● **What is being asked**
Every line of the data below is to be duplicated exactly, pictures excepted.
------ Supplied entries ------
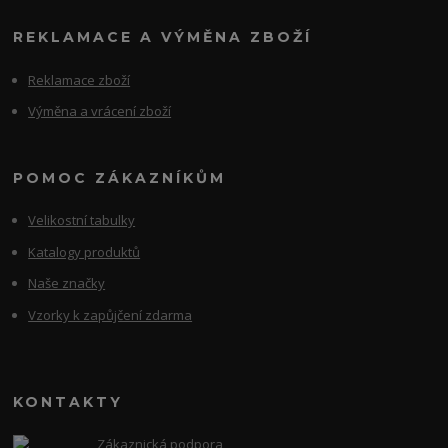
REKLAMACE A VÝMĚNA ZBOŽÍ
Reklamace zboží
Výměna a vrácení zboží
POMOC ZÁKAZNÍKŮM
Velikostní tabulky
Katalogy produktů
Naše značky
Vzorky k zapůjčení zdarma
KONTAKTY
Zákaznická podpora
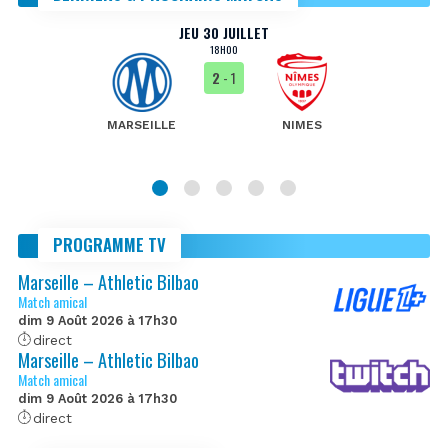
JEU 30 JUILLET
18H00
2
- 1
MARSEILLE
NIMES
PROGRAMME TV
Marseille – Athletic Bilbao
Match amical
dim 9 Août 2026 à 17h30
direct
Marseille – Athletic Bilbao
Match amical
dim 9 Août 2026 à 17h30
direct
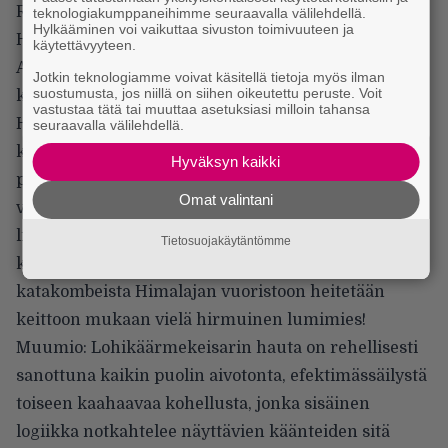
Rick ja Evelyn sekä Evelynin Jonathan-veli (John
teknologiakumppaneihimme seuraavalla välilehdellä.
Hylkääminen voi vaikuttaa sivuston toimivuuteen ja
Hannah) vedetään jälleen mukaan seikkailuun, kun
käytettävyyteen.
Alex huijataan herättämään henkiin eläväksi
Jotkin teknologiamme voivat käsitellä tietoja myös ilman
suostumusta, jos niillä on siihen oikeutettu peruste. Voit
kuolleeksi kirotun muinaisen lohikäärmekeisarin.
vastustaa tätä tai muuttaa asetuksiasi milloin tahansa
Hongkongilaisen toimintaguru Jet Lin esittämän
seuraavalla välilehdellä.
keisarin maailmanvalloitushimo on vuosisatojen
Hyväksyn kaikki
pakkolevon aikana vain yltynyt, ja O’Connellit saavat
Omat valintani
vastaansa muotoa muuttavan hirmuhallitsijan
lisäksi tämän valtavan valloitusarmeijan. Eikä siinä
Tietosuojakäytäntömme
kaikki: toiminnan siirryttyä kiinalaisista
katakombeista Himalajan vuoristoon heitetään
keittoon mukaan vielä hirmuinen lumimies!
Muumio: Lohikäärmekeisarin hauta on rehellisesti
sanottuna kaikin puolin aivotonta, efektimässäilystä
toiseen kaahaavaa kohellusta, jonka sisäinen
logiikka notkahtelee näyttävien käänteiden sitä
------
● **Exercise solution**
REKLAMACE A VÝMĚNA ZBOŽÍ
Reklamace zboží
Výměna a vrácení zboží
POMOC ZÁKAZNÍKŮM
Velikostní tabulky
Katalogy produktů
Naše značky
Vzorky k zapůjčení zdarma
KONTAKTY
Zákaznická podpora
JEU 30 JUILLET
18H00
2
- 1
MARSEILLE
NIMES
PROGRAMME TV
Marseille – Athletic Bilbao
Match amical
dim 9 Août 2026 à 17h30
direct
Marseille – Athletic Bilbao
Match amical
dim 9 Août 2026 à 17h30
direct
Rick ja Evelyn sekä Evelynin Jonathan-veli (John
teknologiakumppaneihimme seuraavalla välilehdellä.
Hylkääminen voi vaikuttaa sivuston toimivuuteen ja
Hannah) vedetään jälleen mukaan seikkailuun, kun
käytettävyyteen.
Alex huijataan herättämään henkiin eläväksi
Jotkin teknologiamme voivat käsitellä tietoja myös ilman
suostumusta, jos niillä on siihen oikeutettu peruste. Voit
kuolleeksi kirotun muinaisen lohikäärmekeisarin.
vastustaa tätä tai muuttaa asetuksiasi milloin tahansa
Hongkongilaisen toimintaguru Jet Lin esittämän
seuraavalla välilehdellä.
keisarin maailmanvalloitushimo on vuosisatojen
Hyväksyn kaikki
pakkolevon aikana vain yltynyt, ja O’Connellit saavat
Omat valintani
vastaansa muotoa muuttavan hirmuhallitsijan
lisäksi tämän valtavan valloitusarmeijan. Eikä siinä
Tietosuojakäytäntömme
kaikki: toiminnan siirryttyä kiinalaisista
katakombeista Himalajan vuoristoon heitetään
keittoon mukaan vielä hirmuinen lumimies!
Muumio: Lohikäärmekeisarin hauta on rehellisesti
sanottuna kaikin puolin aivotonta, efektimässäilystä
toiseen kaahaavaa kohellusta, jonka sisäinen
logiikka notkahtelee näyttävien käänteiden sitä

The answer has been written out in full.